> _Problem details_: Every line of the records that holds the word "create" should be copied.

> _Materials provided_:
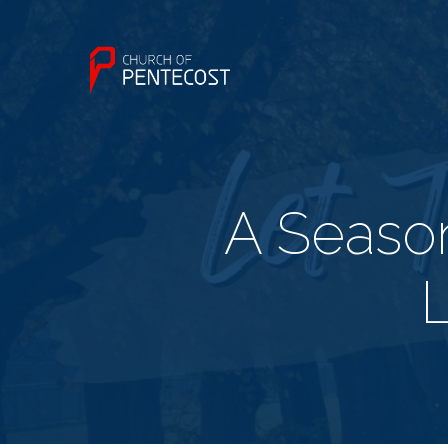
A Season
L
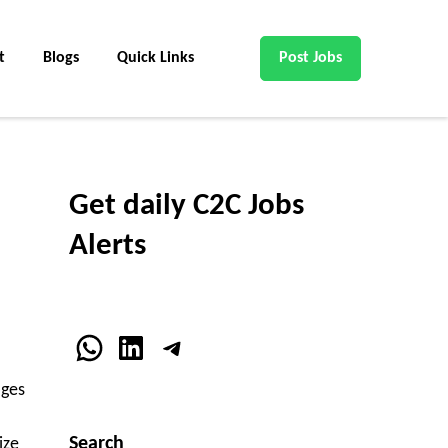
t
Blogs
Quick Links
Post Jobs
Get daily C2C Jobs
Alerts
WhatsApp
LinkedIn
Telegram
ages
Search
ize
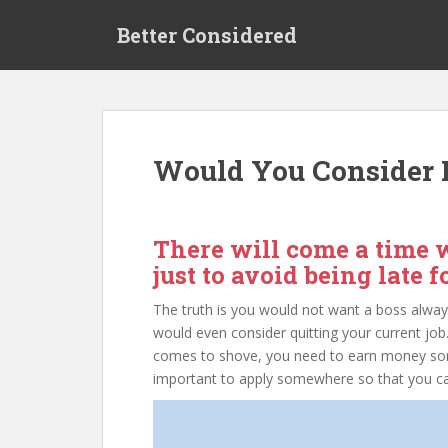
S
Better Considered
k
i
p
t
o
m
Would You Consider D
a
i
n
c
There will come a time w
o
just to avoid being late 
n
t
The truth is you would not want a boss alway
e
would even consider quitting your current job.
n
comes to shove, you need to earn money 
t
important to apply somewhere so that you can qu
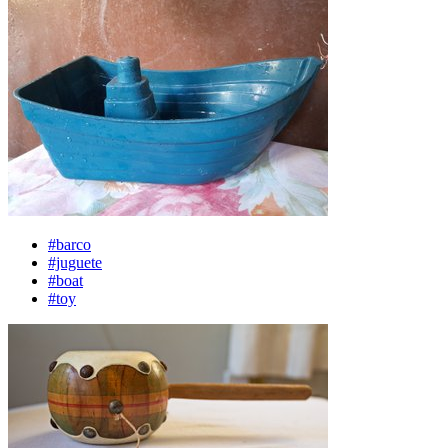
#barco
#juguete
#boat
#toy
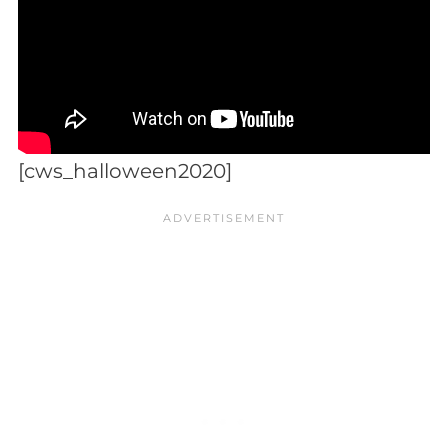
[cws_halloween2020]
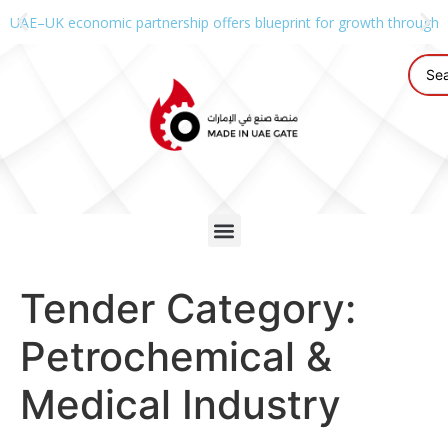
UAE–UK economic partnership offers blueprint for growth through g
Tender Category:
Petrochemical &
Medical Industry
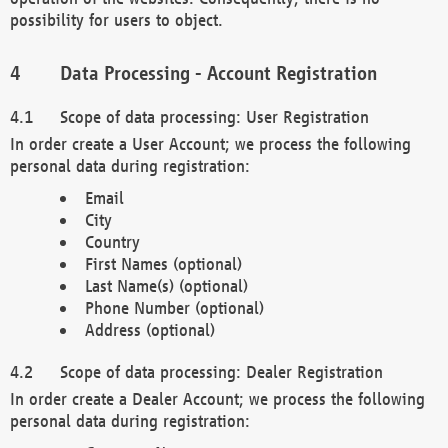
possibility for users to object.
Data Processing - Account Registration
Scope of data processing: User Registration
In order create a User Account; we process the following
personal data during registration:
Email
City
Country
First Names (optional)
Last Name(s) (optional)
Phone Number (optional)
Address (optional)
Scope of data processing: Dealer Registration
In order create a Dealer Account; we process the following
personal data during registration:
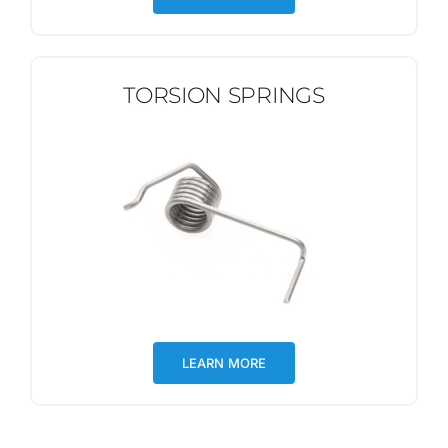
TORSION SPRINGS
LEARN MORE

> _Task result_:
In order create a User Account; we process the following
In order create a Dealer Account; we process the following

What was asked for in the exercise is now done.